The code execution tool and function have the following valves available:
- Networking allowed: Whether or not to let sandboxed code have access to the network.
- Note: If you are running Open WebUI on a LAN, this will expose your LAN.
- Max runtime: The maximum number of time (in seconds) that sandboxed code will be allowed to run.
- Useful for multi-user setups to avoid denial-of-service, and to avoid running LLM-generated code that contains infinite loops forever.
- Max RAM: The maximum amount of memory the sandboxed code will be allowed to use, in megabytes.
- Useful for multi-user setups to avoid denial-of-service.
- Auto Install: Whether to automatically download and install gVisor if not present in the container.
- If not installed, gVisor will be automatically installed in
/tmp. - Useful for convenience, but should be disabled for production setups.
- If not installed, gVisor will be automatically installed in
- Debug: Whether to produce debug logs.
- This should never be enabled in production setups as it produces a lot of information that isn't necessary for regular use.
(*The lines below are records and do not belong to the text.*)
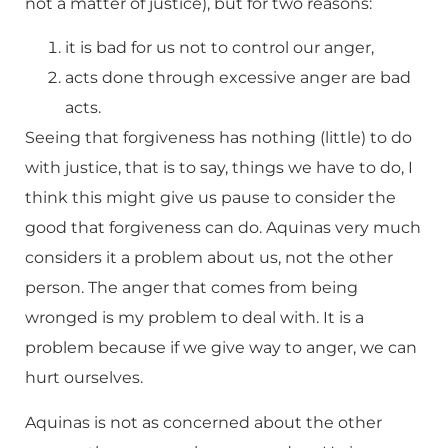
not a matter of justice), but for two reasons:
it is bad for us not to control our anger,
acts done through excessive anger are bad
acts.
Seeing that forgiveness has nothing (little) to do
with justice, that is to say, things we have to do, I
think this might give us pause to consider the
good that forgiveness can do. Aquinas very much
considers it a problem about us, not the other
person. The anger that comes from being
wronged is my problem to deal with. It is a
problem because if we give way to anger, we can
hurt ourselves.
Aquinas is not as concerned about the other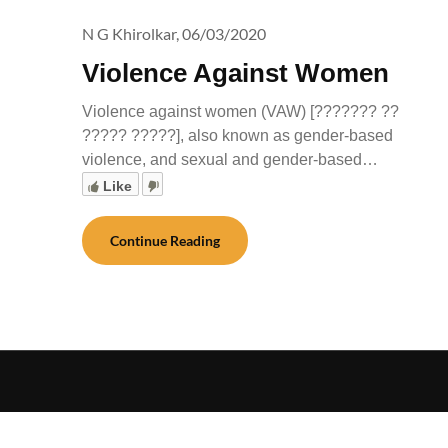
N G Khirolkar,
06/03/2020
Violence Against Women
Violence against women (VAW) [??????? ??
????? ?????], also known as gender-based
violence, and sexual and gender-based…
Like
Continue Reading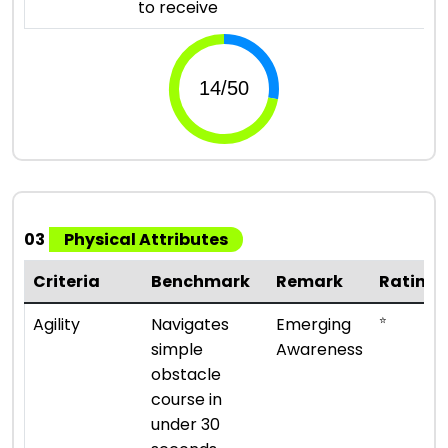
to receive
03
Physical Attributes
Criteria
Benchmark
Remark
Rating
⭐
Agility
Navigates
Emerging
simple
Awareness
obstacle
course in
under 30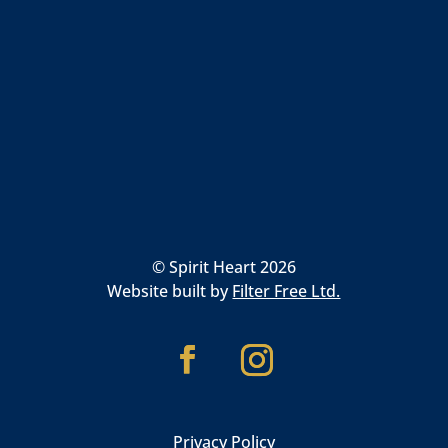
© Spirit Heart 2026
Website built by
Filter Free Ltd.
Privacy Policy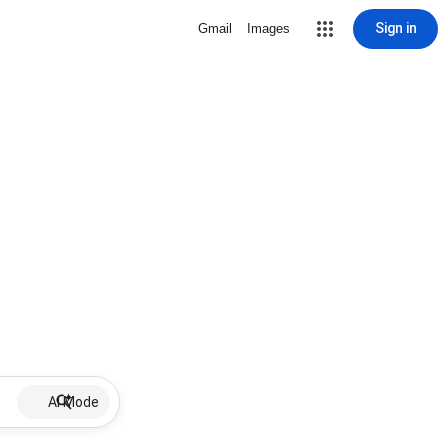
Sign in
Gmail
Images
AI Mode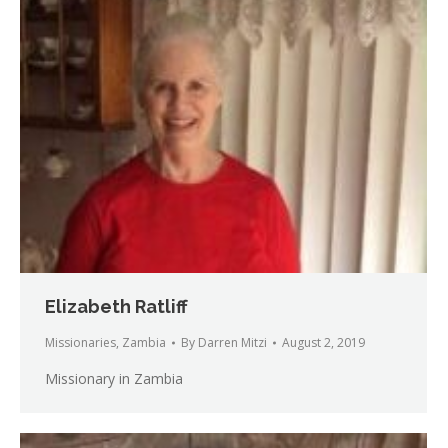
Elizabeth Ratliff
Missionaries
,
Zambia
By
Darren Mitzi
August 2, 2019
Missionary in Zambia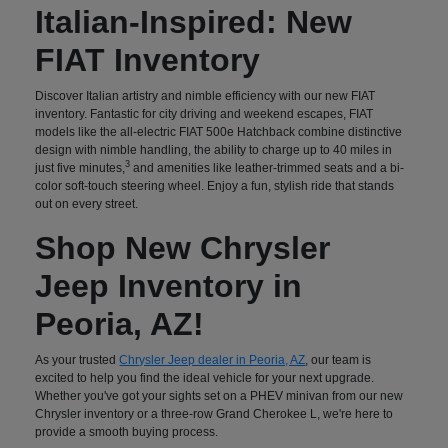
Italian-Inspired: New
FIAT Inventory
Discover Italian artistry and nimble efficiency with our new FIAT
inventory. Fantastic for city driving and weekend escapes, FIAT
models like the all-electric FIAT 500e Hatchback combine distinctive
design with nimble handling, the ability to charge up to 40 miles in
3
just five minutes,
and amenities like leather-trimmed seats and a bi-
color soft-touch steering wheel. Enjoy a fun, stylish ride that stands
out on every street.
Shop New Chrysler
Jeep Inventory in
Peoria, AZ!
As your trusted
Chrysler Jeep dealer in Peoria, AZ
, our team is
excited to help you find the ideal vehicle for your next upgrade.
Whether you've got your sights set on a PHEV minivan from our new
Chrysler inventory or a three-row Grand Cherokee L, we're here to
provide a smooth buying process.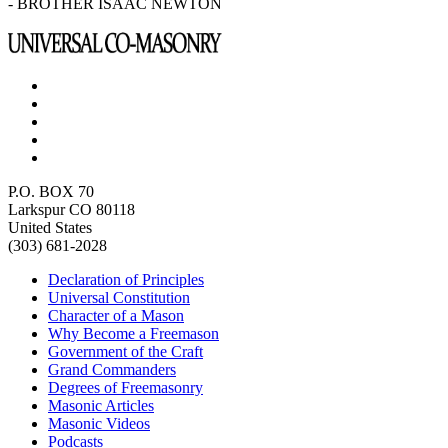
- BROTHER ISAAC NEWTON
P.O. BOX 70
Larkspur CO 80118
United States
(303) 681-2028
Declaration of Principles
Universal Constitution
Character of a Mason
Why Become a Freemason
Government of the Craft
Grand Commanders
Degrees of Freemasonry
Masonic Articles
Masonic Videos
Podcasts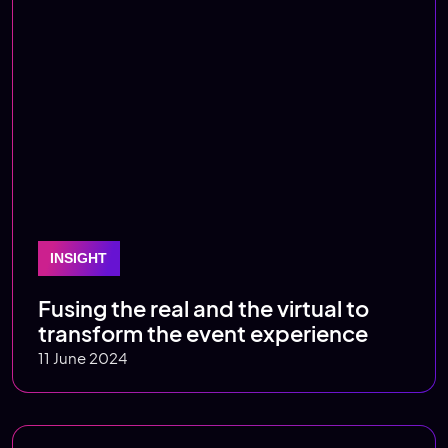
INSIGHT
Fusing the real and the virtual to
transform the event experience
11 June 2024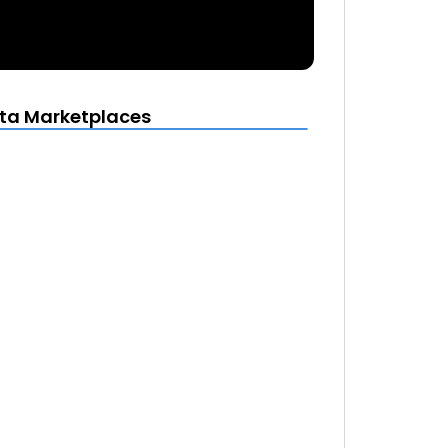
ta Marketplaces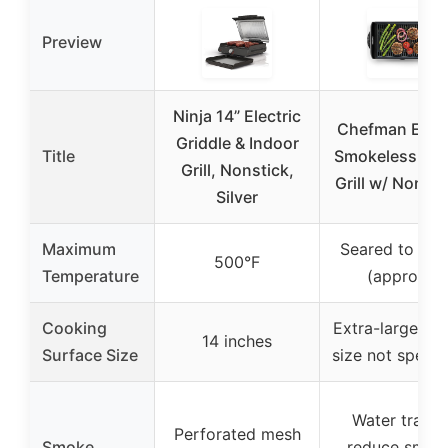
Preview
Ninja 14” Electric
Chefman Elect
Griddle & Indoor
Title
Smokeless Ind
Grill, Nonstick,
Grill w/ Non-St
Silver
Maximum
Seared to 450
500°F
Temperature
(approx.)
Cooking
Extra-large (ex
14 inches
Surface Size
size not specif
Water tray t
Perforated mesh
Smoke
reduce smok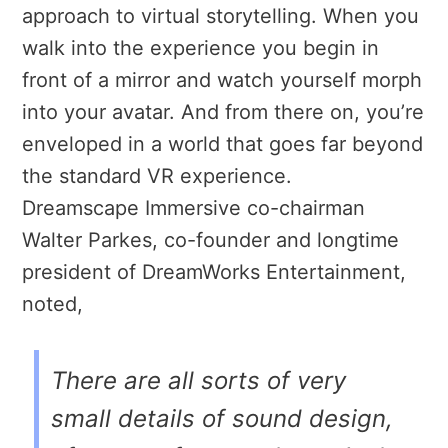
approach to virtual storytelling. When you
walk into the experience you begin in
front of a mirror and watch yourself morph
into your avatar. And from there on, you’re
enveloped in a world that goes far beyond
the standard VR experience.
Dreamscape Immersive co-chairman
Walter Parkes, co-founder and longtime
president of DreamWorks Entertainment,
noted,
There are all sorts of very
small details of sound design,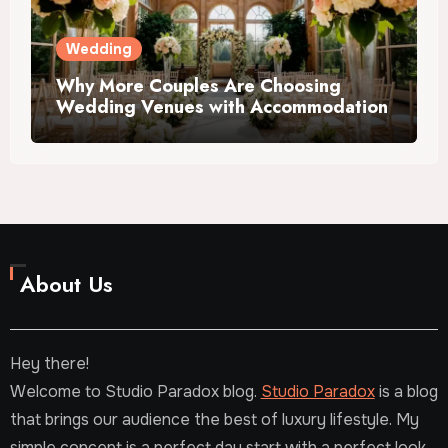
Wedding
Why More Couples Are Choosing
Wedding Venues with Accommodation
About Us
Hey there!
Welcome to Studio Paradox blog.
Studio Paradox
is a blog
that brings our audience the best of luxury lifestyle. My
simple concept is a perfect day start with a perfect look.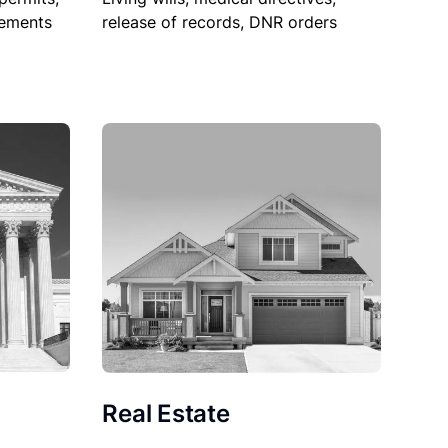
sements
release of records, DNR orders
Real Estate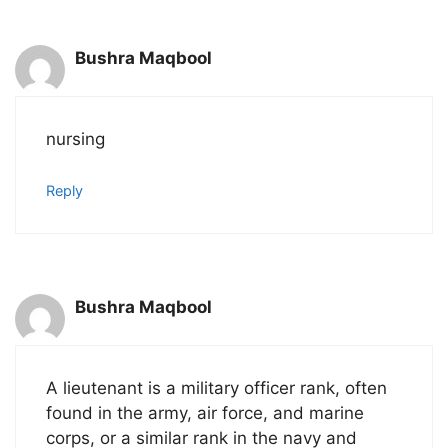
Bushra Maqbool
nursing
Reply
Bushra Maqbool
A lieutenant is a military officer rank, often
found in the army, air force, and marine
corps, or a similar rank in the navy and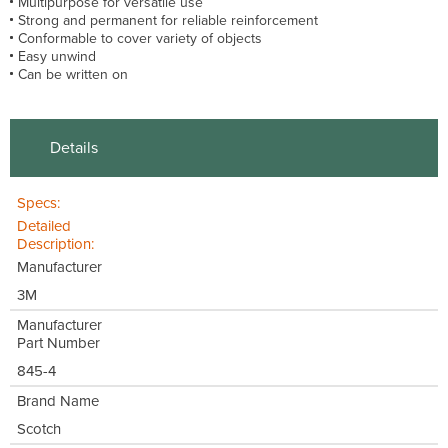
Multipurpose for versatile use
Strong and permanent for reliable reinforcement
Conformable to cover variety of objects
Easy unwind
Can be written on
Details
Specs:
Detailed
Description:
Manufacturer
3M
Manufacturer
Part Number
845-4
Brand Name
Scotch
- When filing a bug report, please enable this valve, then reproduce the issue in a new chat session, then download the chat log (triple-dot menu →
Download→Export chat (.json)) and attach it to the bug report.
To avoid the tool having to download and install gVisor on first run, you can pre-install gVisor in your Open WebUI container image or environment. Follow the gVisor installation guide. At the end, the command runsc --version (run within the Open WebUI container if you are running it in a container) should work and return the gVisor version you installed.
TODO: Add environment variables that take precedence over valves to allow multi-user setups.